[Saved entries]
►

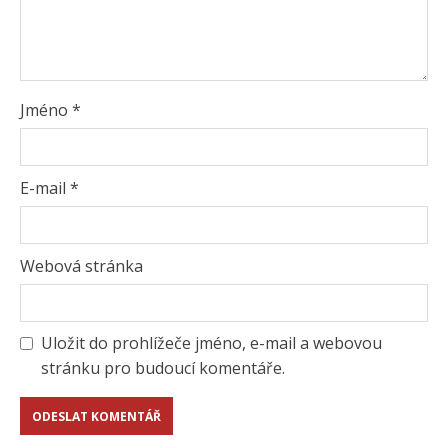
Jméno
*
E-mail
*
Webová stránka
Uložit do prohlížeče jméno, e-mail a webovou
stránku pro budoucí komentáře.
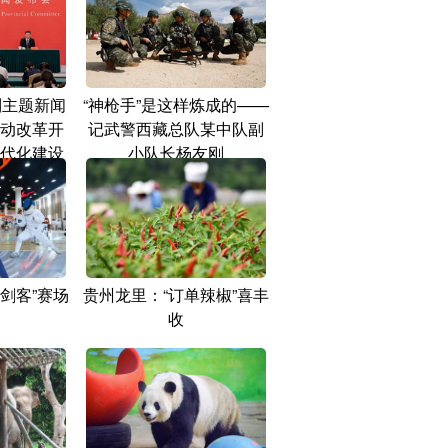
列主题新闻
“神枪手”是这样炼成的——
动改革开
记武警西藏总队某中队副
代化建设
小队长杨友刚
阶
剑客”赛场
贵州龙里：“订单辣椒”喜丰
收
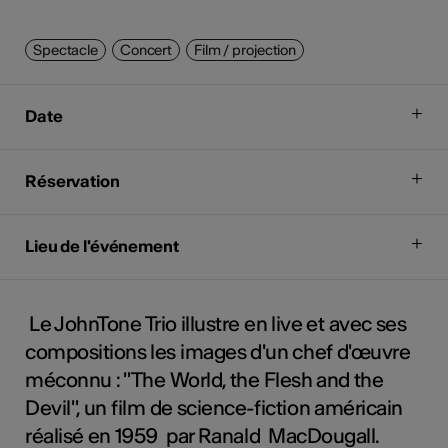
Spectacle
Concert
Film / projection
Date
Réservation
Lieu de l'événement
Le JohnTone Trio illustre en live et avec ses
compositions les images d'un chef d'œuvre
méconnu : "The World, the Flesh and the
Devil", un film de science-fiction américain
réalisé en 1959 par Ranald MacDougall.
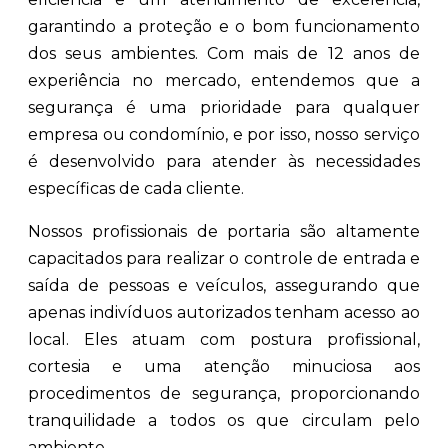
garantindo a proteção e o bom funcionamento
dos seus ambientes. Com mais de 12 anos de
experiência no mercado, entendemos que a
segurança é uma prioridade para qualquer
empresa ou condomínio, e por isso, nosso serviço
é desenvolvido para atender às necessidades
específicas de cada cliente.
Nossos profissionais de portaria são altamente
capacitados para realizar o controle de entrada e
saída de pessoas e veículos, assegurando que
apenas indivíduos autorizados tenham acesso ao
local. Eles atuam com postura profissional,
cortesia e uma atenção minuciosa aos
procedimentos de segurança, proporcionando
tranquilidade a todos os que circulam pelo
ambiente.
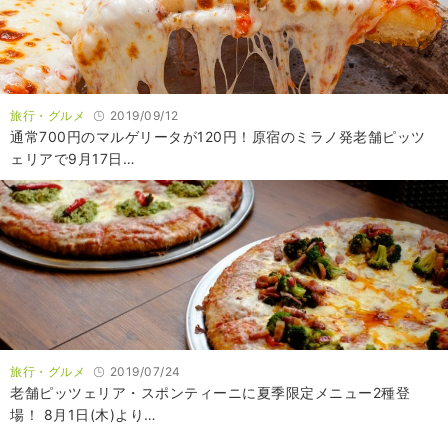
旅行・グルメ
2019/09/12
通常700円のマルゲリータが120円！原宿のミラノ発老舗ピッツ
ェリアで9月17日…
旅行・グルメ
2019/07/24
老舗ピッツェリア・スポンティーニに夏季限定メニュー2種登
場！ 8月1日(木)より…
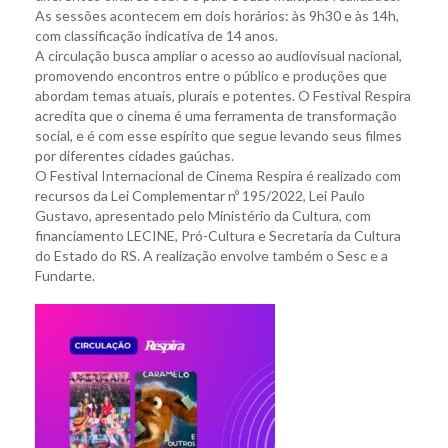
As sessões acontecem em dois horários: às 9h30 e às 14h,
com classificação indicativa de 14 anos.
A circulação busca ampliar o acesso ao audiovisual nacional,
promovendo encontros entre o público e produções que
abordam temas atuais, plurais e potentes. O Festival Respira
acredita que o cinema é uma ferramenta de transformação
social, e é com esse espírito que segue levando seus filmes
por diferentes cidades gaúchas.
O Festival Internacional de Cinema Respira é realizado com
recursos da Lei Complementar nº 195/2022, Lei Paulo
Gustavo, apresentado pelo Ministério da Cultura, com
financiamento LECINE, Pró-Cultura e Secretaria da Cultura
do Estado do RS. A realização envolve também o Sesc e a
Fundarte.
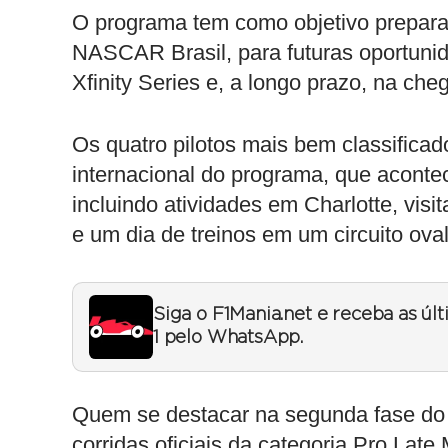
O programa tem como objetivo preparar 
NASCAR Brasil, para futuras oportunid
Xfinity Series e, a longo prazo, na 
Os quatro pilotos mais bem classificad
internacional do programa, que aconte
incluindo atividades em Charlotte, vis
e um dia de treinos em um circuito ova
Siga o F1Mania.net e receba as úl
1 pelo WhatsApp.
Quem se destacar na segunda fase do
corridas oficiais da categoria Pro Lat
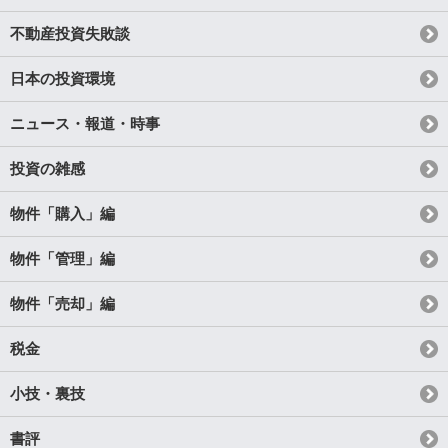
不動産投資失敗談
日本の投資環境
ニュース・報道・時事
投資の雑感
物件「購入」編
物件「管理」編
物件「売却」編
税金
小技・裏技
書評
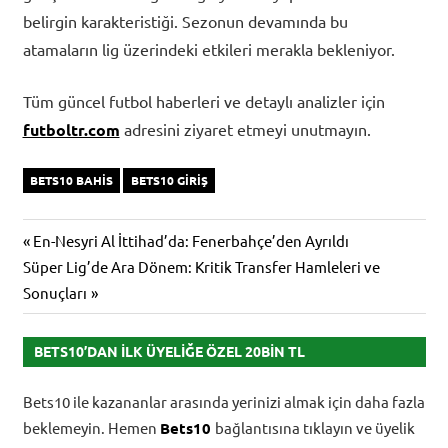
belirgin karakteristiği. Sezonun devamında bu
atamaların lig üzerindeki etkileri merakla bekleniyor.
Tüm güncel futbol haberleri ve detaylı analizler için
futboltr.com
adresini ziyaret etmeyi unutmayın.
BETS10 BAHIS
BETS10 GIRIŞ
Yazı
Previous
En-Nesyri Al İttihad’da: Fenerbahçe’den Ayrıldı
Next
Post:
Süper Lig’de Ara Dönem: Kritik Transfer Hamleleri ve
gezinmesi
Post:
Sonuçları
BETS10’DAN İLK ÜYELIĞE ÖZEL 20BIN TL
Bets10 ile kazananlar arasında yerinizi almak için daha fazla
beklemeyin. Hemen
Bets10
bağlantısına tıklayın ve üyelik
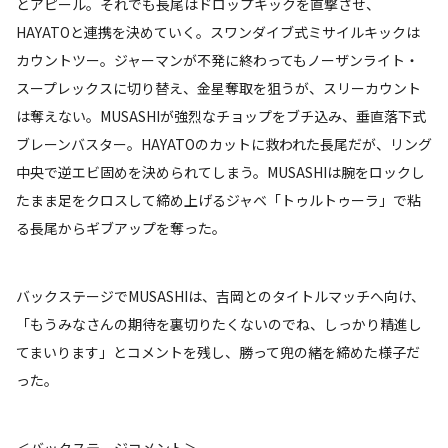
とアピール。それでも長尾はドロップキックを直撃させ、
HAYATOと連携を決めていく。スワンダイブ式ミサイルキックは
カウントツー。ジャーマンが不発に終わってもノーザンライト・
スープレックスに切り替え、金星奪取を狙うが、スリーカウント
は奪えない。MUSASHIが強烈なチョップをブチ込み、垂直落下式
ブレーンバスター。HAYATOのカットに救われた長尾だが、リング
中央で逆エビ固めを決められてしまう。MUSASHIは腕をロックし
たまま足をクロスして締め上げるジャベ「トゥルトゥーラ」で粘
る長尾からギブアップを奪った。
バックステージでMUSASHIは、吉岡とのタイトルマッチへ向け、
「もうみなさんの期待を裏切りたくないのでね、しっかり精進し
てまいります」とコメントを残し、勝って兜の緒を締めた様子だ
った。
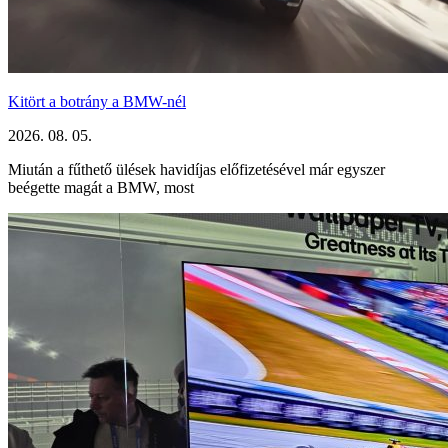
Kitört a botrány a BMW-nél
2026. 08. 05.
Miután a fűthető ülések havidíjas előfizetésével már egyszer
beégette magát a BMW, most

◄
►

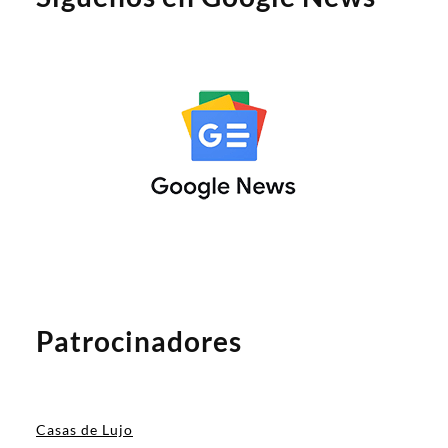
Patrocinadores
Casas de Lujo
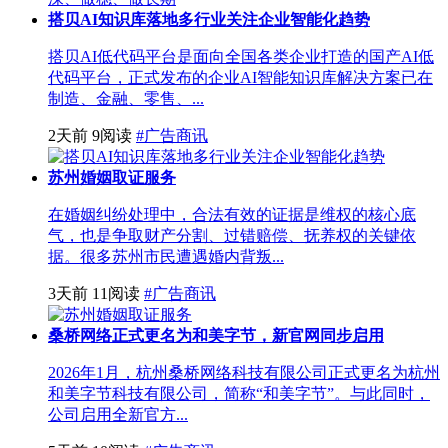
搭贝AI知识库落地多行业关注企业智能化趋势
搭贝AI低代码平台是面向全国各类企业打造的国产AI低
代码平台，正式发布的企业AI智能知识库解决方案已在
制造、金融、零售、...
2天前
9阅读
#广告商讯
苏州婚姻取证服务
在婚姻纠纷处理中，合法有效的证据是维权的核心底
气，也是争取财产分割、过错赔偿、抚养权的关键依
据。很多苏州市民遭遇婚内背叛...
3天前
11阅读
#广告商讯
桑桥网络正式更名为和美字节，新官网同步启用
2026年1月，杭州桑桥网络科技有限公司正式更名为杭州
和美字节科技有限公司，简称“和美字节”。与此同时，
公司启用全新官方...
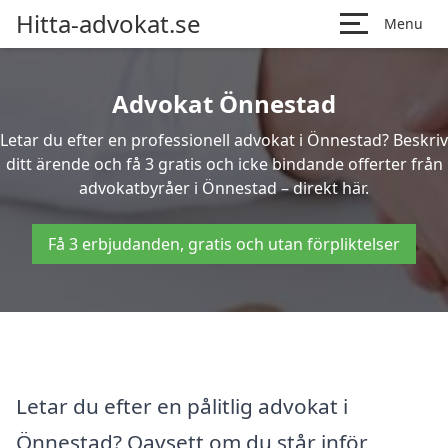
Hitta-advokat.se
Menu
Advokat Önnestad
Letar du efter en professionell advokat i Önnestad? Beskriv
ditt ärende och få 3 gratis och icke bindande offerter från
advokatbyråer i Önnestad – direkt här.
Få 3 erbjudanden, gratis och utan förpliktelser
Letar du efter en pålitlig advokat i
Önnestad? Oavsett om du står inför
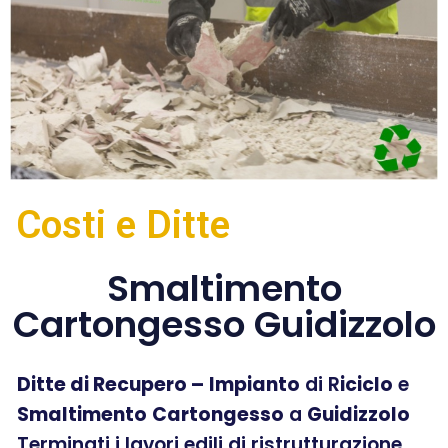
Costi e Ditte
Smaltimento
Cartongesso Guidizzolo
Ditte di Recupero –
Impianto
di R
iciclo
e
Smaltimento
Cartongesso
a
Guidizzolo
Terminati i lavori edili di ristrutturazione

◄

Each line above that has the word "Respira" should be copied.

abordam temas atuais, plurais e potentes. O Festival Respira
O Festival Internacional de Cinema Respira é realizado com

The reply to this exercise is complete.